Transcribed page contents
____

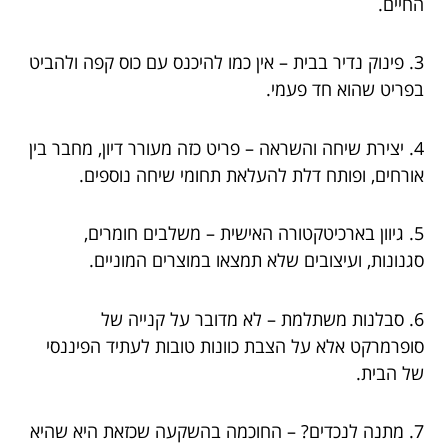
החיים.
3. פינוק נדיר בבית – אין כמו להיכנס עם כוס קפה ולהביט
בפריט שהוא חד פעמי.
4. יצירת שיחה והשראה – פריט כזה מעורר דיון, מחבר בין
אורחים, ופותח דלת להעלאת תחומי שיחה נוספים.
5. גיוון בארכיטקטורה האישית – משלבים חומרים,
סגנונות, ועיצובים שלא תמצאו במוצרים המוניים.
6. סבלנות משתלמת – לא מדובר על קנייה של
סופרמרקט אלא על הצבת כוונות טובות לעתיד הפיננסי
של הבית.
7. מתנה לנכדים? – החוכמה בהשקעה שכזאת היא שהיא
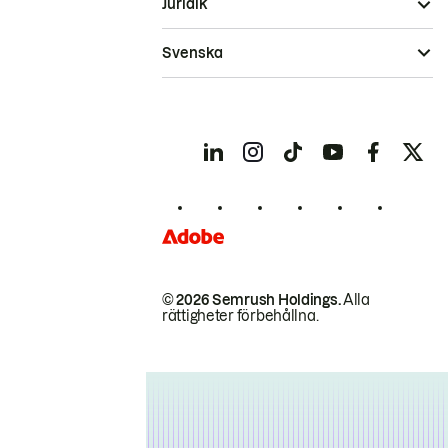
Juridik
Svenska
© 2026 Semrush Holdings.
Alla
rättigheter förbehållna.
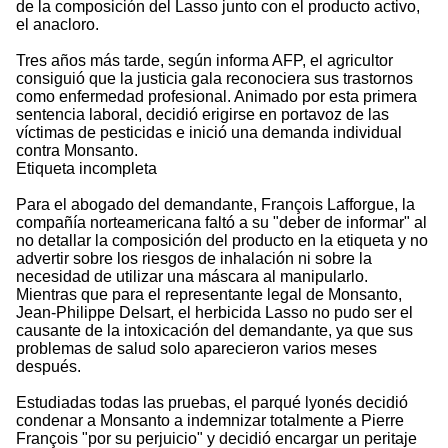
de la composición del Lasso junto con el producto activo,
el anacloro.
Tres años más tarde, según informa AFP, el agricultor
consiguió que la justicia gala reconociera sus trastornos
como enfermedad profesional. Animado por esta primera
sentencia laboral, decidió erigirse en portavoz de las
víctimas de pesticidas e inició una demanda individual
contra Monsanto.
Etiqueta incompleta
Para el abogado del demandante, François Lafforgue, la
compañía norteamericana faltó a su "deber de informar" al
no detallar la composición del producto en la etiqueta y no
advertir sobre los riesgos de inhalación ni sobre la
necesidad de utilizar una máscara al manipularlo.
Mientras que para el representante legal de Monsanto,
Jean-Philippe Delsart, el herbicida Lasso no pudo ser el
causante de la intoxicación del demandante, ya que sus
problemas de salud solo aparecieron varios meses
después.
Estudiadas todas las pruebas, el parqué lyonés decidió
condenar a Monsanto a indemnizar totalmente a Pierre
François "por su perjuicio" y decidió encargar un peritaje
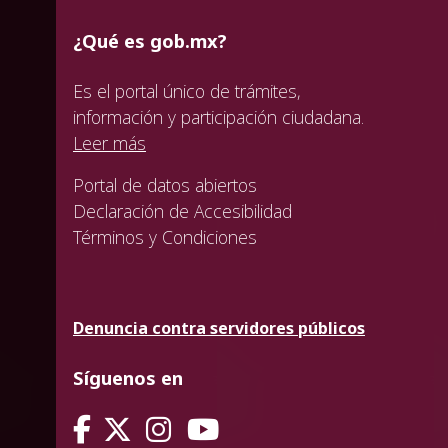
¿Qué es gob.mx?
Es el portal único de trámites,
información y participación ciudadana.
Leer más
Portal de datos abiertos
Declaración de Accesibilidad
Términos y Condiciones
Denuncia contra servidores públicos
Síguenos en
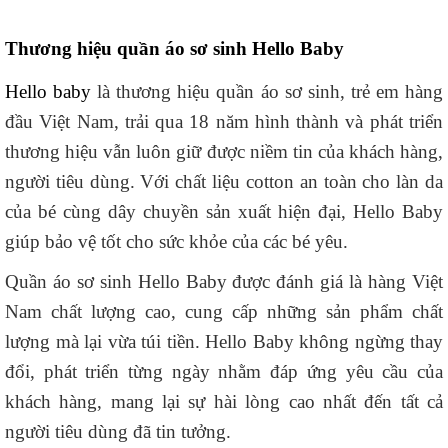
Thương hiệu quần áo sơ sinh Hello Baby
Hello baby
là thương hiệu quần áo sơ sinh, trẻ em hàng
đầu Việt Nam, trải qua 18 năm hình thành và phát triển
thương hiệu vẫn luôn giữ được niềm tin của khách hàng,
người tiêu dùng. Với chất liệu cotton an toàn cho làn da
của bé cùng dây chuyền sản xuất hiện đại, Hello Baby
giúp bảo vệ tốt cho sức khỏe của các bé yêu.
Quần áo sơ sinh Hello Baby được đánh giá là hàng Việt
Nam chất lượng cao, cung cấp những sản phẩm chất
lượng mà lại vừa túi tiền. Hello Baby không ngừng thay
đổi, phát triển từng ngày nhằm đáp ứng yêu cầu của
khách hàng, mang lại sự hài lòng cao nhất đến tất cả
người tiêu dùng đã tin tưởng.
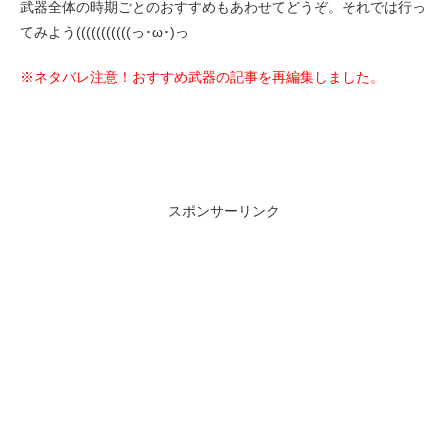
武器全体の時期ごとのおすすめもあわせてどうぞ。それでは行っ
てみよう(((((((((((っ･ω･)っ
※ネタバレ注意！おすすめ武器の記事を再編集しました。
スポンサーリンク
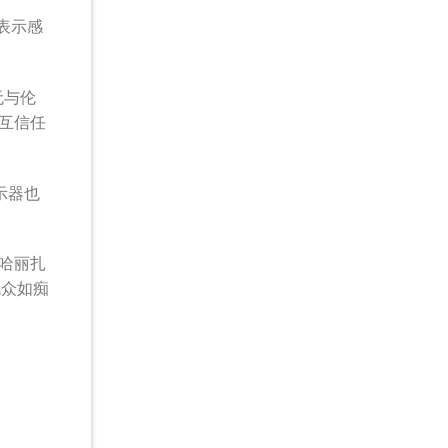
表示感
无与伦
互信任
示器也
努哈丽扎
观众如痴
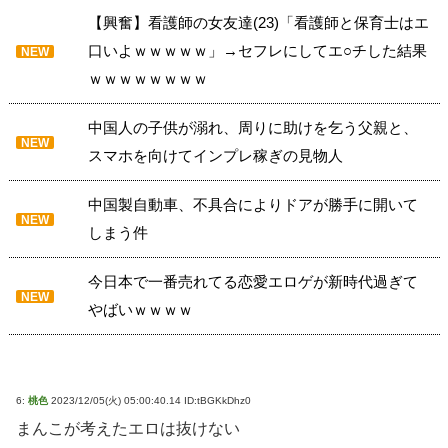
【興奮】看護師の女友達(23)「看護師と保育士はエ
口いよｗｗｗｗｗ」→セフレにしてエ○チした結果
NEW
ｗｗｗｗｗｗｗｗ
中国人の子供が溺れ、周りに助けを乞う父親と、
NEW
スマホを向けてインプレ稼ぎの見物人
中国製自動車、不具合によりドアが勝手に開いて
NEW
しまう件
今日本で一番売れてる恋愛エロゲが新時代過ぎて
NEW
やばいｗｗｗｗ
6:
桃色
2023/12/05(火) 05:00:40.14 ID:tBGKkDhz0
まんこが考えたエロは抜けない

____

-- What you have to do --
From the entries above, write out every line without a single change, skipping the images.

-- Solution to the exercise --
החיים.
3. פינוק נדיר בבית – אין כמו להיכנס עם כוס קפה ולהביט
בפריט שהוא חד פעמי.
4. יצירת שיחה והשראה – פריט כזה מעורר דיון, מחבר בין
אורחים, ופותח דלת להעלאת תחומי שיחה נוספים.
5. גיוון בארכיטקטורה האישית – משלבים חומרים,
סגנונות, ועיצובים שלא תמצאו במוצרים המוניים.
6. סבלנות משתלמת – לא מדובר על קנייה של
סופרמרקט אלא על הצבת כוונות טובות לעתיד הפיננסי
של הבית.
7. מתנה לנכדים? – החוכמה בהשקעה שכזאת היא שהיא
Juridik
Svenska
© 2026 Semrush Holdings.
Alla
rättigheter förbehållna.
de la composición del Lasso junto con el producto activo,
el anacloro.
Tres años más tarde, según informa AFP, el agricultor
consiguió que la justicia gala reconociera sus trastornos
como enfermedad profesional. Animado por esta primera
sentencia laboral, decidió erigirse en portavoz de las
víctimas de pesticidas e inició una demanda individual
contra Monsanto.
Etiqueta incompleta
Para el abogado del demandante, François Lafforgue, la
compañía norteamericana faltó a su "deber de informar" al
no detallar la composición del producto en la etiqueta y no
advertir sobre los riesgos de inhalación ni sobre la
necesidad de utilizar una máscara al manipularlo.
Mientras que para el representante legal de Monsanto,
Jean-Philippe Delsart, el herbicida Lasso no pudo ser el
causante de la intoxicación del demandante, ya que sus
problemas de salud solo aparecieron varios meses
después.
Estudiadas todas las pruebas, el parqué lyonés decidió
condenar a Monsanto a indemnizar totalmente a Pierre
François "por su perjuicio" y decidió encargar un peritaje
¿Qué es gob.mx?
Es el portal único de trámites,
información y participación ciudadana.
Leer más
Portal de datos abiertos
Declaración de Accesibilidad
Términos y Condiciones
Denuncia contra servidores públicos
Síguenos en
Thương hiệu quần áo sơ sinh Hello Baby
Hello baby
là thương hiệu quần áo sơ sinh, trẻ em hàng
đầu Việt Nam, trải qua 18 năm hình thành và phát triển
thương hiệu vẫn luôn giữ được niềm tin của khách hàng,
người tiêu dùng. Với chất liệu cotton an toàn cho làn da
của bé cùng dây chuyền sản xuất hiện đại, Hello Baby
giúp bảo vệ tốt cho sức khỏe của các bé yêu.
Quần áo sơ sinh Hello Baby được đánh giá là hàng Việt
Nam chất lượng cao, cung cấp những sản phẩm chất
lượng mà lại vừa túi tiền. Hello Baby không ngừng thay
đổi, phát triển từng ngày nhằm đáp ứng yêu cầu của
khách hàng, mang lại sự hài lòng cao nhất đến tất cả
người tiêu dùng đã tin tưởng.
武器全体の時期ごとのおすすめもあわせてどうぞ。それでは行っ
てみよう(((((((((((っ･ω･)っ
※ネタバレ注意！おすすめ武器の記事を再編集しました。
スポンサーリンク
表示感
无与伦
互信任
示器也
努哈丽扎
观众如痴
【興奮】看護師の女友達(23)「看護師と保育士はエ
口いよｗｗｗｗｗ」→セフレにしてエ○チした結果
NEW
ｗｗｗｗｗｗｗｗ
中国人の子供が溺れ、周りに助けを乞う父親と、
NEW
スマホを向けてインプレ稼ぎの見物人
中国製自動車、不具合によりドアが勝手に開いて
NEW
しまう件
今日本で一番売れてる恋愛エロゲが新時代過ぎて
NEW
やばいｗｗｗｗ
6:
桃色
2023/12/05(火) 05:00:40.14 ID:tBGKkDhz0
まんこが考えたエロは抜けない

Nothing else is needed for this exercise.